Health Organization Manages PHI in Complex Networks with Spirion-First Approach

To maintain its culture of security and privacy at all endpoints, athenahealth needed to locate and secure PHI to achieve several goals — including reducing data risks, increasing user awareness, and meeting HIPAA and HITECH compliance requirements.

athenahealth deployed Spirion as the nerve center of its endpoint HIPAA and HITECH security compliance to help overcome security gaps left by data-inmotion DLP, whole disk encryption, and user behavior activity software, so the company can limit its exposure and meet regulatory requirements.

Spirion helped athenahealth automatically discover and classify medical record numbers, Social Security numbers, credit card numbers, insurance numbers, and ICD 9 and 10 codes spanning all servers and endpoints, with best-in-class accuracy — ensuring optimized security compliance.

athenahealth’s mission is to empower doctors to focus on patient care by handling recordkeeping and other administrative burdens associated with maintaining an efficient medical practice. Protecting sensitive information and maintaining rigorous compliance standards is a core tenant of its mission.

“Ensuring security and reducing the risk of data breaches is the company’s top priority,” stated Melissa Verrill, Information Security Program Manager for Risk Management.

athenahealth identified three primary risk vectors to control: sensitivedata on lost or stolen laptops, accidental mishandling of sensitive information, and accidental exposure of sensitive information. athenahealth’s previous data-in-motion solutions, DLP scanning, and
endpoint whole disk encryption only covered part of the complete data lifecycle. Spirion added data-at-rest management to close the gap.

Installing Spirion’s server took less than one hour and only a few days to deploy the software to all 5,500 endpoints. Within one week, the IT team was creating athenahealth’s first comprehensive sensitive data heat map, corporate policies, and workflows.

athenahealth uses Spirion on a weekly or bi-weekly basis to scan its devices for databases, Words documents, Excel files, emails, PDF files, text files, USB drives, and more using automated workflows. After a Spirion scan and remediation, admins are better informed to confidently say sensitive data is likely not at risk under any scenario.

athenahealth admins are impressed with Spirion’s low false-positive result rate thanks to its advanced validation algorithms. For example, rather than matching any 9-digit number as a Social Security number, Spirion uses Social Security Administration data combined with keyword
searches, file-type-specific analysis, and proprietary analysis to significantly reduce false-positive results.

Admins are also pleased that Spirion automatically creates a robust PHI data inventory that demonstrates system-wide HIPAA compliance and gap analysis, persistent classification, detailed reports, and real-time dashboard analysis.

Depending on their role at athenahealth, multiple employees work with PHI, PII, and credit card numbers on a regular basis. “A top security risk at any company is that an employee will accidentally mishandle sensitive data,” stated Melissa.

Since launching Spirion, the IT Security team has been able to quantifiably improve employee data-security behavior. “Spirion helps us ensure people are doing so securely and safely,” notes Jake McAleer, Senior Manager of IT Security, athenahealth.
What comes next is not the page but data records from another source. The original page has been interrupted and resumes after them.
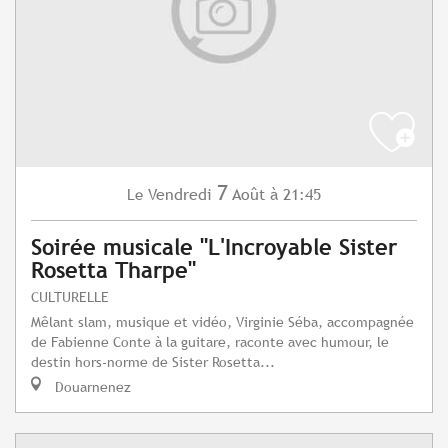
7
Vendredi
Août
à 21:45
Le
Soirée musicale "L'Incroyable Sister
Rosetta Tharpe"
CULTURELLE
Mêlant slam, musique et vidéo, Virginie Séba, accompagnée
de Fabienne Conte à la guitare, raconte avec humour, le
destin hors-norme de Sister Rosetta...
Douarnenez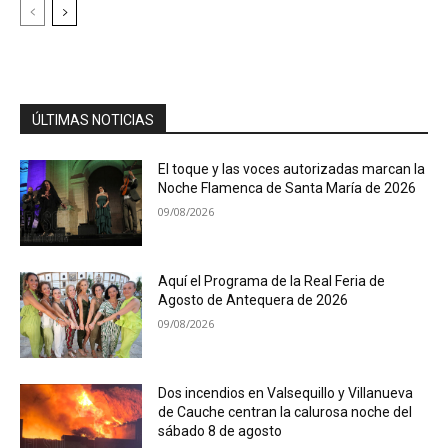
ÚLTIMAS NOTICIAS
El toque y las voces autorizadas marcan la
Noche Flamenca de Santa María de 2026
09/08/2026
Aquí el Programa de la Real Feria de
Agosto de Antequera de 2026
09/08/2026
Dos incendios en Valsequillo y Villanueva
de Cauche centran la calurosa noche del
sábado 8 de agosto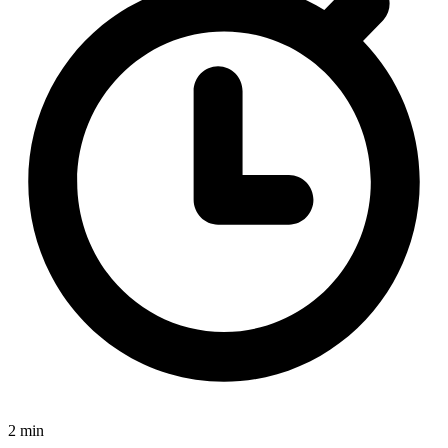
2 min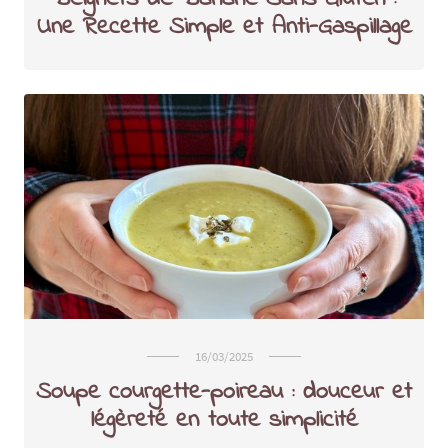
Une Recette Simple et Anti-Gaspillage
16/03/2025
Soupe courgette-poireau : douceur et
légèreté en toute simplicité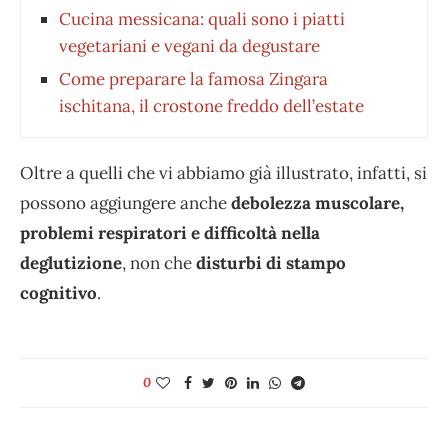
Cucina messicana: quali sono i piatti
vegetariani e vegani da degustare
Come preparare la famosa Zingara
ischitana, il crostone freddo dell’estate
Oltre a quelli che vi abbiamo già illustrato, infatti, si
possono aggiungere anche
debolezza muscolare,
problemi respiratori e difficoltà nella
deglutizione
, non che
disturbi di stampo
cognitivo
.
0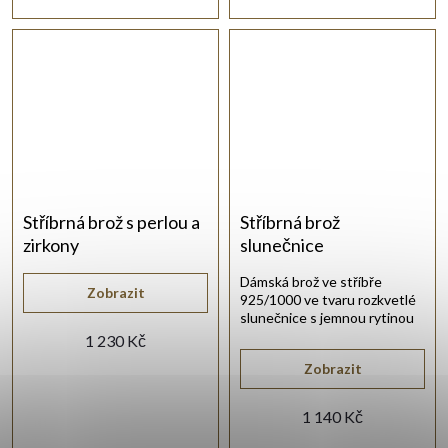
Stříbrná brož s perlou a
Stříbrná brož
zirkony
slunečnice
Dámská brož ve stříbře
Zobrazit
925/1000 ve tvaru rozkvetlé
slunečnice s jemnou rytinou
na lístcích.
1 230 Kč
Zobrazit
1 140 Kč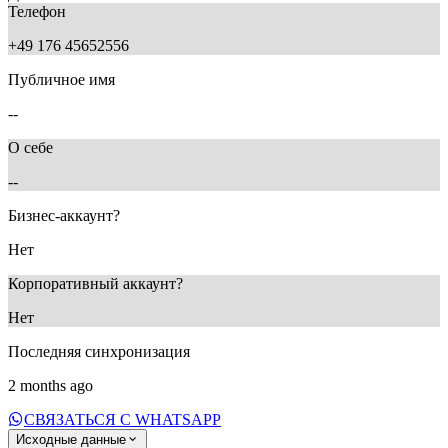
Телефон
+49 176 45652556
Публичное имя
--
О себе
--
Бизнес-аккаунт?
Нет
Корпоративный аккаунт?
Нет
Последняя синхронизация
2 months ago
СВЯЗАТЬСЯ С WHATSAPP
Исходные данные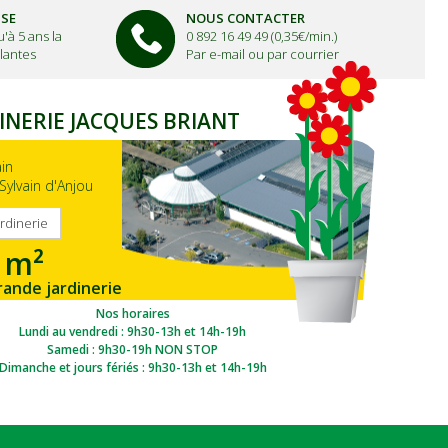
ISE
NOUS CONTACTER
'à 5 ans la
0 892 16 49 49 (0,35€/min.)
lantes
Par e-mail ou par courrier
INERIE JACQUES BRIANT
ain
Sylvain d'Anjou
ardinerie
 m²
rande jardinerie
gion Ouest
Nos horaires
Lundi au vendredi : 9h30-13h et 14h-19h
Samedi : 9h30-19h NON STOP
Dimanche et jours fériés : 9h30-13h et 14h-19h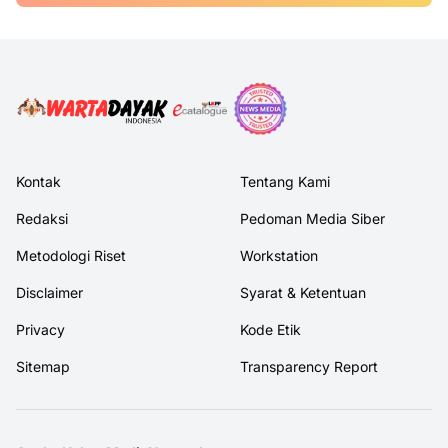
Kontak
Tentang Kami
Redaksi
Pedoman Media Siber
Metodologi Riset
Workstation
Disclaimer
Syarat & Ketentuan
Privacy
Kode Etik
Sitemap
Transparency Report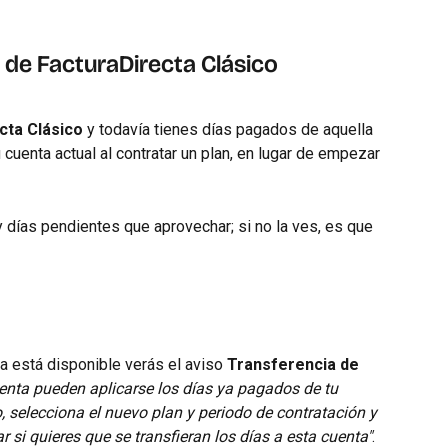
n de FacturaDirecta Clásico
cta Clásico
 y todavía tienes días pagados de aquella 
 cuenta actual al contratar un plan, en lugar de empezar 
 días pendientes que aprovechar; si no la ves, es que 
ia está disponible verás el aviso 
Transferencia de 
enta pueden aplicarse los días ya pagados de tu 
, selecciona el nuevo plan y periodo de contratación y 
 si quieres que se transfieran los días a esta cuenta"
. 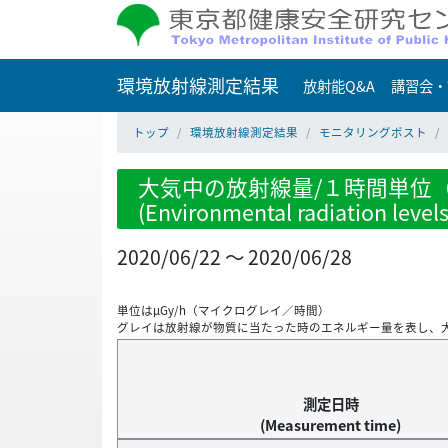
環境放射線測定結果
放射能Q&A
講習会・
トップ
環境放射線測定結果
モニタリングポスト
大気中の放射線量/１時間単位（
(Environmental radiation level
2020/06/22 ～ 2020/06/28
単位はμGy/h（マイクログレイ／時間）
グレイは放射線が物質に当たった時のエネルギー量を表し、
測定日時
(Measurement time)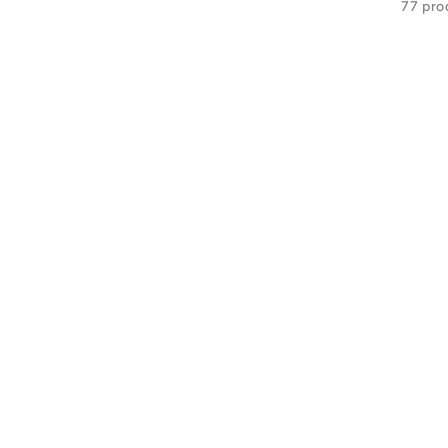
77 pro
Perhaps the biggest lesson has been that employees are far more receptive to data security when they can see reports and run their own scans. With Spirion, employees can see where sensitive data resides and take corrective action when appropriate. Letting them clean their own system has been more successful than taking a centralized approach.

With Spirion’s active scanning technology, athenahealth is confident that its endpoints contain the minimum sensitive information possible (ideally none), reducing the risk that data is accidentally exposed.

Going forward, Spirion continues to successfully remediate athenahealth’s sensitive data — helping the company achieve its goals of risk reduction, user awareness, and regulatory compliance, while also safeguarding its reputation and market value.